Wesley Amundsen was the president of Madison College in Madison, Tennessee, when this article was written.

There is a big difference between having "a children's corner in every sermon" and telling a children's story before the sermon. Sermons are not intended to be story hours for children. At the same time they are not to be so dry, so heavy and ponderous, so formal and lifeless, that the children receive no benefit from them. It is the sermon that the minister preaches to his congregation that is to contain interesting thoughts for the children. The wise man has said, "to every thing there is a season, and a time to every purpose under the heaven" (Eccl. 3:1, KJV).

"At every suitable opportunity let the story of Jesus' love be repeated to the children. In every sermon let a little corner be left for their benefit. The servant of Christ may make lasting friends of these little ones. Then let him lose no opportunity of helping them to become more intelligent in a knowledge of the Scriptures."- Gospel Workers, p. 208 (Italics mine.)


Telling a story to the children for five or ten minutes prior to the preaching of the sermon may be the method some preachers have to use in order that the children may be interested in coming to church. But what about the next half hour or thirty-five minutes during which the minister is speaking to the rest of the folks in the congregation? During those long minutes for John or Mary they must sit and wiggle or try to sleep or cut out paper dolls or do something else to pass the time away. Children should early become interested in listening to the sermon, watching for the points of interest that may open to them a vista into the spiritual things of God.

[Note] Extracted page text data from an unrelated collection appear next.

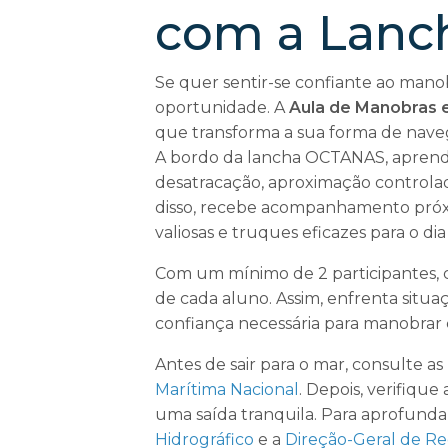
com a Lan
Se quer sentir-se confiante ao man
oportunidade. A
Aula de Manobras 
que transforma a sua forma de nave
A bordo da lancha OCTANAS, aprende 
desatracação, aproximação controla
disso, recebe acompanhamento próxi
valiosas e truques eficazes para o dia
Com um mínimo de 2 participantes, 
de cada aluno. Assim, enfrenta situ
confiança necessária para manobrar
Antes de sair para o mar, consulte as
Marítima Nacional
. Depois, verifiqu
uma saída tranquila. Para aprofundar
Hidrográfico
e a
Direção-Geral de Re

I am afraid that some of our presermon storytelling does not quite measure up to standards set by some of our more able workers for youth and children. In fact, some that we have listened to hardly belong in church, especially when after the story the minister is expecting to preach a sobering message to the church. To have the children on the front benches laughing and enjoying an amusing story to the full or witnessing the clowning antics of a minister, is hardly the thing to prepare the way for sound doctrine. Surely a minister loses some of his power when he acts in this dual capacity before the congregation. We are not paid entertainers, but we are to be sober, serious men of God.

Surely Jesus loved children, and apparently they loved Him, for they sought to be in His presence. I wonder just what kind of stories Jesus told them. I am sure they were based upon solid, helpful foundations. His methods for reaching the hearts of His youthful audience were the same as those He used to reach the hearts of mature men and women. Common people heard Him gladly, as did the children, because He spoke so that all could understand.


One of the objectives that I have sought in my ministry is to be able to hold the attention of children, youth, and adults at the same time. It is difficult. But it can be done. Often it is done unconsciously. Sometime ago a mother came to me and said, "Pastor Amundsen, my children like to hear you preach because you speak simply, and they can understand what you are talking about." To me that was one of the best compliments I have ever received on my preaching. And I must hasten to add, I am not a great preacher. I am just an ordinary speaker, but I have sought to reach the minds of the common people during my ministry. If we can reach the minds of the rank and file of our members and also the minds of the children, we need have no fear but that we can also reach the minds and hearts of the intellectuals among us. To ancient Israel the instruction came regarding teaching the children:

"These words, which I command thee this day, shall be in thine heart: and thou shalt teach them diligently unto thy children, and shalt talk of them when thou sittest in thine house, and when thou walkest by the way, and when thou liest down, and when thou risestup" (Deut. 6:6, 7, KJV).

When Jesus was only twelve years of age He was found in the temple talking to the scholarly priests of Israel, asking questions that all but confounded them. Whence came His understanding of these things? He had been taught diligently by Mary, His earthly parent.

Possibly one of the reasons why so many of our Seventh-day Adventist children are so unruly and so worldly is that as ministers we have sought to entertain them with stories. We have given them chaff instead of fine wheat.

I certainly believe in stories for children. We must, however, as ministers of the gospel seek to prepare and deliver our sermons in such a way that the children will find their "corner" in the sermon itself. Sometimes they might be told at the beginning that the sermon was planned "for today" with the boys and girls in mind, and that you want them to "listen carefully all the way through." Then as we preach from Sabbath to Sabbath they will be watching for those places where their interest is aroused. The sermon will not be lengthy and dry for them, but they too will be interested in attending church services because they understand what the minister is saying. He speaks to them as well as to the adults. By all means let us have "a children's corner in every sermon."

Wesley Amundsen was the president of Madison College in Madison, Tennessee, when this article was written.